In one of the first large-scale studies of diet-related genes, researchers have discovered nearly 500 genes that appear to directly influence the food we eat. The findings represent an important step toward using a person’s genetics to develop precision nutrition strategies that help improve health or prevent disease.

“Some of the genes we have identified are related to sensory pathways, including those for taste, smell and texture, and may also increase the reward response in the brain,” explains lead research team Dr Joanne Cole. , Associate Professor, Department of Biomedical Informatics, University of Colorado School of Medicine, USA “Since some of these genes may have clear pathways to influence whether or not someone likes a food, they could potentially be used to create sensory genetic profiles to refine a person’s dietary recommendations based on the foods they like to eat.”

For the study, presented at NUTRITION 2023, the annual meeting of the American Nutrition Society, the researchers used the UK Biobank, which contains data from 500,000 people, to perform a phenotype-wide association study (PheWAS) that identified genes more strongly associated with diet than with any health or lifestyle factor. PheWAS studies are used to find associations between genetic variants of interest and a spectrum of human traits and behaviors, including dietary intake.

“The foods we choose are largely influenced by environmental factors such as culture, socioeconomic status, and food accessibility,” Cole explains. Since genetics plays a much smaller role in influencing dietary intake than all environmental factors, “we need to study hundreds of thousands of individuals to detect genetic influences amidst environmental factors. The data needed to do so have not been available. been available until recently.

One of the challenges in identifying diet-related genes is that what people eat is correlated with many other factors, including health factors such as high cholesterol or body weight, and even socioeconomic status. In the new work, the researchers applied computational methods to determine the direct effects of genetic variants on diet and separate them from indirect effects, such as when a gene influences diabetes and the person has to eat less sugar.

This study design was possible because the UK Biobank contains not only detailed genetic information, but also detailed health and socioeconomic data. This allowed the researchers to analyze individual genetic variants for associations with thousands of traits, and then eliminate indirect genetic variants that were more strongly associated with other factors, such as diabetes.

The analysis revealed some 300 genes directly associated with the consumption of specific foods and almost 200 genes linked to dietary patterns that group multiple foods together, for example, the general intake of fish or the consumption of fruit.

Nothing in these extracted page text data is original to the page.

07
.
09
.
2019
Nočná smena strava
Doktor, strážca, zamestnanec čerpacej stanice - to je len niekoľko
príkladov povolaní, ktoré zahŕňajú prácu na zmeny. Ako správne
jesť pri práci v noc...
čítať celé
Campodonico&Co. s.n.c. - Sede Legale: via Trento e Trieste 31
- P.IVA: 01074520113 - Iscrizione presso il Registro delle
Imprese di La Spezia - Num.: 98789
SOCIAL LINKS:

“The study showed that dietary patterns tend to have more indirect genetic effects, which means they are correlated with many other factors,” Cole said. This shows how important it is not to study dietary patterns in a vacuum, because the impact of the pattern diet on human health may be completely mediated or confounded by other factors”.

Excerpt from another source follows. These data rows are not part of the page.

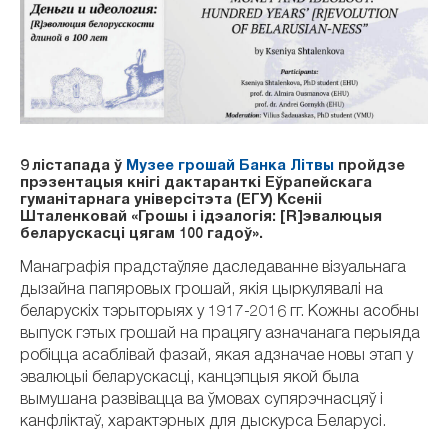
9 лістапада ў
Музее грошай Банка Літвы
пройдзе
прэзентацыя кнігі дактаранткі Еўрапейскага
гуманітарнага універсітэта (ЕГУ) Ксеніі
Шталенковай «Грошы і ідэалогія: [R]эвалюцыя
беларускасці цягам 100 гадоў».
Манаграфія прадстаўляе даследаванне візуальнага
дызайна папяровых грошай, якія цыркулявалі на
беларускіх тэрыторыях у 1917-2016 гг. Кожны асобны
выпуск гэтых грошай на працягу азначанага перыяда
робіцца асаблівай фазай, якая адзначае новы этап у
эвалюцыі беларускасці, канцэпцыя якой была
вымушана развівацца ва ўмовах супярэчнасцяў і
канфліктаў, характэрных для дыскурса Беларусі.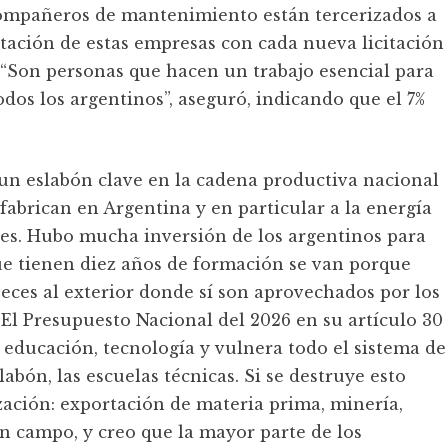
mpañeros de mantenimiento están tercerizados a
itación de estas empresas con cada nueva licitación
. “Son personas que hacen un trabajo esencial para
odos los argentinos”, aseguró, indicando que el 7%
un eslabón clave en la cadena productiva nacional
fabrican en Argentina y en particular a la energía
res. Hubo mucha inversión de los argentinos para
ue tienen diez años de formación se van porque
eces al exterior donde sí son aprovechados por los
. El Presupuesto Nacional del 2026 en su artículo 30
, educación, tecnología y vulnera todo el sistema de
abón, las escuelas técnicas. Si se destruye esto
ación: exportación de materia prima, minería,
n campo, y creo que la mayor parte de los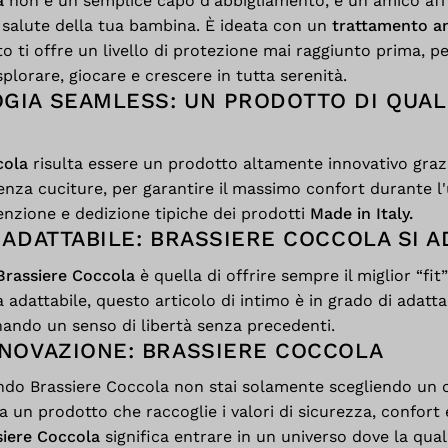
a
non è un semplice capo d'abbigliamento, è un amico aff
 salute della tua bambina. È ideata con un
trattamento an
to ti offre un livello di protezione mai raggiunto prima, 
plorare, giocare e crescere in tutta serenità.
GIA SEAMLESS: UN PRODOTTO DI QUAL
cola
risulta essere un prodotto altamente innovativo graz
senza cuciture, per garantire il massimo confort durante l
nzione e dedizione tipiche dei prodotti
Made in Italy.
À ADATTABILE: BRASSIERE COCCOLA SI A
Brassiere Coccola
è quella di offrire sempre il miglior “fit
tà adattabile, questo articolo di intimo è in grado di adatta
ando un senso di libertà senza precedenti.
NNOVAZIONE: BRASSIERE COCCOLA
do Brassiere Coccola non stai solamente scegliendo un 
 un prodotto che raccoglie i valori di sicurezza, confort e
siere Coccola
significa entrare in un universo dove la qual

In the near term, Cole is studying the newly identified diet-related genes to better understand their function, while also working to identify even more genes that directly influence food preferences. She would like to pursue several lines of translational research based on these findings. For example, she is interested in studying whether using a person’s genetics to tailor the taste profile of a diet designed for weight loss could improve adherence.

It would also be possible to use this new knowledge to tailor food to a person’s genetic predisposition. “If we know that a gene encoding an olfactory receptor in the nose enhances fruit liking and enhances the reward response in the brain, molecular studies of this receptor could help identify natural or synthetic compounds that bind to it – he explains, “Then we could see if adding one of those compounds to healthy foods makes those foods more palatable to that person.”